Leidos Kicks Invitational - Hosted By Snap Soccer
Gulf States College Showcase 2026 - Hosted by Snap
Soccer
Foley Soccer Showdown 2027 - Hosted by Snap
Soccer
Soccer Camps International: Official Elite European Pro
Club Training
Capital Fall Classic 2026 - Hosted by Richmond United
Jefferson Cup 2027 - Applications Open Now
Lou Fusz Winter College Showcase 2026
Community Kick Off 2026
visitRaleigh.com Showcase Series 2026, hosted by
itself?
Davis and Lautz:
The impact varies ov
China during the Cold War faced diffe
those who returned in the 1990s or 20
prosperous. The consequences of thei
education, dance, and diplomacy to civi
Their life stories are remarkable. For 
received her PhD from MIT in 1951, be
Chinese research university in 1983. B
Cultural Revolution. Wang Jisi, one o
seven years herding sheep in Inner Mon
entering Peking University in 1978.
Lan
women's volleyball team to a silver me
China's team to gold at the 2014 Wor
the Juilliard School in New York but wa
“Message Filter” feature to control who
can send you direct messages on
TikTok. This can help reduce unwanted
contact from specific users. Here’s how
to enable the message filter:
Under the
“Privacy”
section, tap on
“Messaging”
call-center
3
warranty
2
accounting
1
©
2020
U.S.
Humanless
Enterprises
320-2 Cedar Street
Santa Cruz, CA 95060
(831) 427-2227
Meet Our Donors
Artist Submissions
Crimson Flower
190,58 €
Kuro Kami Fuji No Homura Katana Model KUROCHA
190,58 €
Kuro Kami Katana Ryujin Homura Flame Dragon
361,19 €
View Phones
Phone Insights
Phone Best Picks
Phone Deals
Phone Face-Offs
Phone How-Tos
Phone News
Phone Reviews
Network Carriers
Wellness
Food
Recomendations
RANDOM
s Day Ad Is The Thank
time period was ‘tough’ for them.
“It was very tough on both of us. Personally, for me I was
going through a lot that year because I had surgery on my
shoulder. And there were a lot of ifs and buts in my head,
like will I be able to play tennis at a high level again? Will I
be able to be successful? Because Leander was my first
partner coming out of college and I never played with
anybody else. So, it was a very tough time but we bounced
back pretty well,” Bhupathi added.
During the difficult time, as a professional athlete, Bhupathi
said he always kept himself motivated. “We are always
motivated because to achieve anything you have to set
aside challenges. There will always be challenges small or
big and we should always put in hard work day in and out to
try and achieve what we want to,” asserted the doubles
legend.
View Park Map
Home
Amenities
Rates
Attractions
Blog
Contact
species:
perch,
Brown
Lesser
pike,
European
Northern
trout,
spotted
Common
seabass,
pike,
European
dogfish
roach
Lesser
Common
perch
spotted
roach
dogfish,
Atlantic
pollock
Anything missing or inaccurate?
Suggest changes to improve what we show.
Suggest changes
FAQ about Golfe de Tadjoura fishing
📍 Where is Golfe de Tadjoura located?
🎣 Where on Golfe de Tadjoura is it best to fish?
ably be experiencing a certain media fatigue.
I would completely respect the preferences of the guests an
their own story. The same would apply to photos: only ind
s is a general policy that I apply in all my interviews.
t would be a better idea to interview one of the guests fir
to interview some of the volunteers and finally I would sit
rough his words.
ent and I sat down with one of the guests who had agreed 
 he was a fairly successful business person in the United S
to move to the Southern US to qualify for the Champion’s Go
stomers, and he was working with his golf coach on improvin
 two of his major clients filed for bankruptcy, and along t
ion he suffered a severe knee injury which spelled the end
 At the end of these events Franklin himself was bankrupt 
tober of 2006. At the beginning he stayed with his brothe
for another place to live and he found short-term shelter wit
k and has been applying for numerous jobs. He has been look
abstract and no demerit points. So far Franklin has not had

-- Your task --
Go through the listing above and write out exactly the lines starting with the one holding "their own story." and running through the one holding "ion he suffered", ends included, and no others.

-- Solution to this exercise --
their own story. The same would apply to photos: only ind
s is a general policy that I apply in all my interviews.
t would be a better idea to interview one of the guests fir
to interview some of the volunteers and finally I would sit
rough his words.
ent and I sat down with one of the guests who had agreed 
 he was a fairly successful business person in the United S
to move to the Southern US to qualify for the Champion’s Go
stomers, and he was working with his golf coach on improvin
 two of his major clients filed for bankruptcy, and along t
ion he suffered a severe knee injury which spelled the end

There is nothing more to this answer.